Le ping-pong des communiqués
A la suite de ces combats, le gouvernement congolais a démenti l’implication des Wazalendos. Dans un communiqué publié le 12 avril, le ministère de l’Intérieur a plutôt évoqué « une attaque armée organisée et simulée par l’armée rwandaise et ses supplétifs du M23/AFC ». Selon le ministre Jacquemain Shabani, ces attaques auraient fait 52 morts civils.
De leur côté, les rebelles ont, dans un communiqué publié dans la foulée, dénoncé « des opérations conjointes menées en toute illégalité oui » par des Wazalendo, de connivence avec les soldats congolais, les Forces démocratiques de Libération du Rwanda (FDLR) qui s’opposent au pouvoir de Kigali. C’est un groupe au sujet de qui le président rwandais Paul Kagame accuse la RDC de le soutenir. Les combattants de l’AFC/M23 ont également pointé du doigt la SAMIDRC, la mission militaire de la SADC déployée dans l’Est du pays.

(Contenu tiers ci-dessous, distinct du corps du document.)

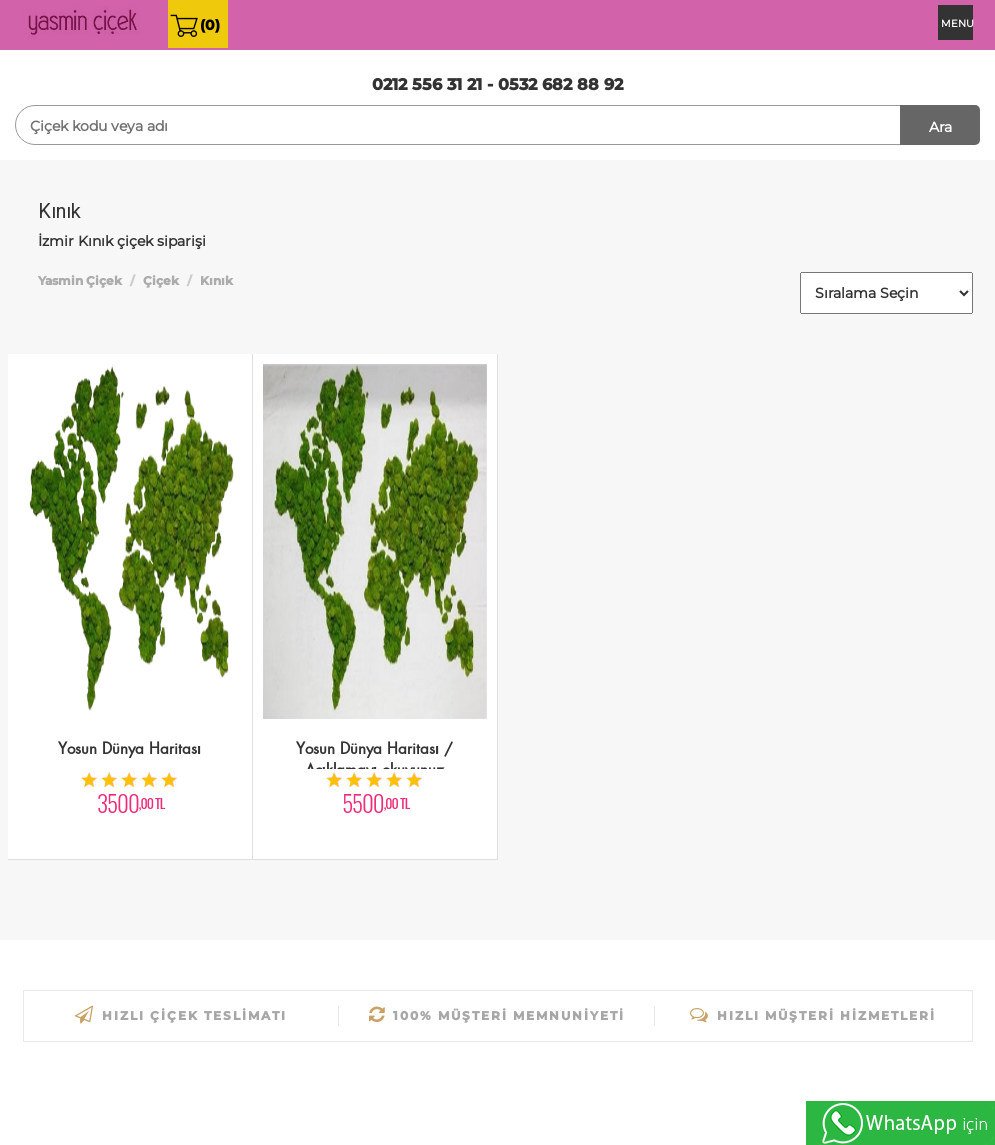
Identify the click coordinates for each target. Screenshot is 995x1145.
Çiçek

L’armée congolaise n’a pas tardé à réagir. Toujours ce même 12 avril, l’armée congolaise a regretté une accusation « infondée et dépourvue de toute logique », accusant le M23 de vouloir masquer « un scénario sciemment monté » et rappelant n’avoir aucun élément à Goma, son premier cantonnement étant situé à Walikale, à plus de 300 kilomètres du chef-lieu de la province du Nord-Kivu.
De son côté, la SADC a également démenti la participation de ses troupes à ces attaques autour de Goma. « La SAMIDRC n’a pris part à aucune opération conjointe, contrairement à ce qu’affirme ce communiqué. Ces accusations sont à la fois inexactes et trompeuses », a écrit la Communauté de développement de l’Afrique australe dans un communiqué rendu public le 14 avril.
L’organisation a également exhorté « l’ensemble des parties à faire preuve de responsabilité, à s’abstenir de toute diffusion de fausses informations et à œuvrer de concert en faveur de la désescalade et du rétablissement de la paix dans la région ». Ce conseil de la SADC apparaît comme une leçon d’éducation aux médias dans un contexte où les fausses informations circulent à la vitesse de la lumière et où chaque information doit être vérifiée avant d’être propagée.
La rumeur de la semaine est une rubrique pour décrypter les fausses informations qui circulent sur nos réseaux sociaux et au sein de nos communautés locales sur le terrain. Un décryptage réalisé par Vunja Uongo, l’équipe de la cellule de vérification du Studio Hirondelle RDC.